Cotas para negros em concursos do Poder Judiciário existem desde 2015, quando o Conselho Nacional de Justiça (CNJ) editou a Resolução CNJ nº 203, para cumprir o Estatuto da Igualdade Racial (Lei nº 12.288/2010). A primeira pesquisa desta natureza ocorreu em 2013, quando o CNJ realizou o primeiro Censo do Judiciário, que teve a participação de 10.796 dos 16.812 magistrados então em atividade, um percentual de 64,2% de resposta. O censo demonstrou que os negros representavam apenas cerca de 15% do total de juízes do Brasil. O próximo censo será feito em 2020.

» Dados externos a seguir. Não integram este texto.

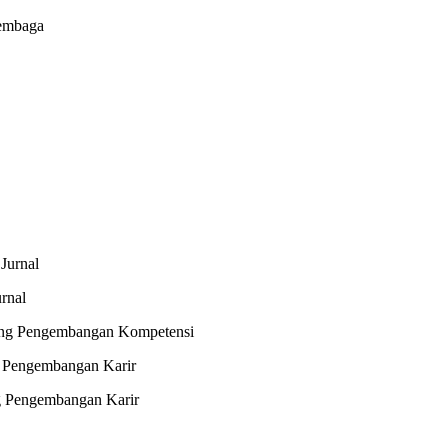
embaga
Jurnal
rnal
dang Pengembangan Kompetensi
g Pengembangan Karir
g Pengembangan Karir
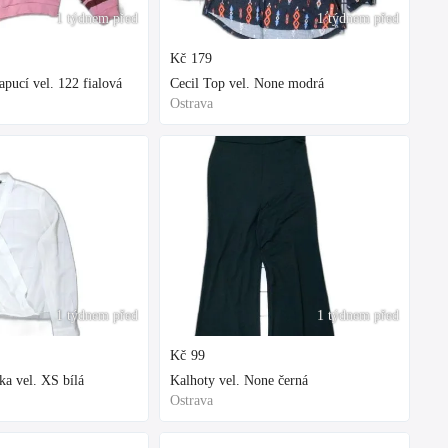
1 týdnem před
1 týdnem před
Kč
179
ucí vel. 122 fialová
Cecil Top vel. None modrá
Ostrava
1 týdnem před
1 týdnem před
Kč
99
ka vel. XS bílá
Kalhoty vel. None černá
Ostrava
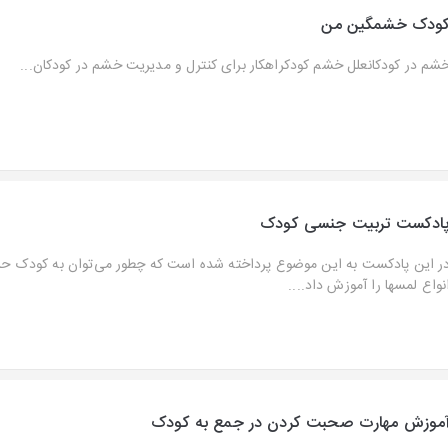
ودک خشمگین من
شم در کودکانعلل خشم کودکراهکار برای کنترل و مدیریت خشم در کودکان...
ادکست تربیت جنسی کودک
ر این پادکست به این موضوع پرداخته شده است که چطور می‌توان به کودک 
نواع لمسها را آموزش داد....
موزش مهارت صحبت کردن در جمع به کودک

O ministro Toffoli citou ainda o trabalho “Retrato das Desigualdades de Gênero e Raça”, elaborado pelo Instituto de Pesquisa Econômica Aplicada (IPEA) a partir de dados coletados entre 1995 e 2015. O estudo mostra a diferença de renda familiar per capita média a partir dos critérios de gênero e raça dos chefes de família. “Em escala decrescente de renda tem-se: homem branco, mulher branca, homem negro e mulher negra. Da situação de maior desvantagem da mulher negra, conclui-se que a hierarquização e a desigualdade têm natureza complexa e não se restringem ao gênero”, disse.

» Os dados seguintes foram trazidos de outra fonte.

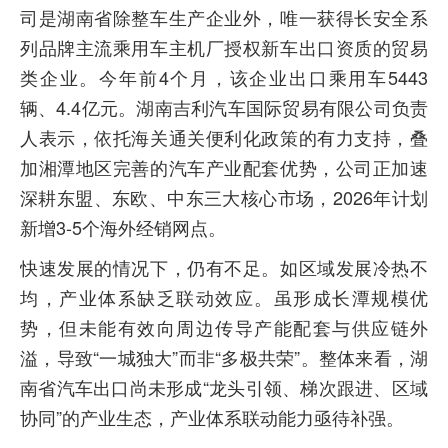
司是湖南省除整车生产企业外，唯一获得长安全系
列品牌主流乘用车主机厂授权新车出口资质的贸易
类企业。今年前4个月，该企业出口乘用车5443
辆、4.4亿元。湖南吉利汽车国际贸易有限公司负责
人表示，依托海关通关便利化政策的有力支持，叠
加湘潭地区完善的汽车产业配套优势，公司正加速
深耕东盟、东欧、中东三大核心市场，2026年计划
新增3-5个海外经销网点。
快速发展的情况下，仍有不足。如区域发展冷热不
均，产业体系缺乏联动效应。虽形成长潭规模优
势，但未能有效向周边传导产能配套与供应链外
溢，导致“一城独大”而非“多极共荣”。整体来看，湖
南省汽车出口尚未形成“龙头引领、梯次跟进、区域
协同”的产业生态，产业体系联动能力亟待补强。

O juiz Fabio Francisco Esteves, presidente da Amagis, contou, no evento, que as pessoas se surpreendem ao saber que ele é magistrado, por nunca terem visto um juiz negro. "Há, no mínimo, um constrangimento em servir uma sociedade em que 54% se declara negro e que tem 1,6% dos juízes pretos, em um universo de 18 mil magistrados. Esse encontro é uma oportunidade de 'catar' juízes pretos no país, que são sempre os mesmos, três ou quatro em cada estado. Em alguns estados não tem nenhum" , observou.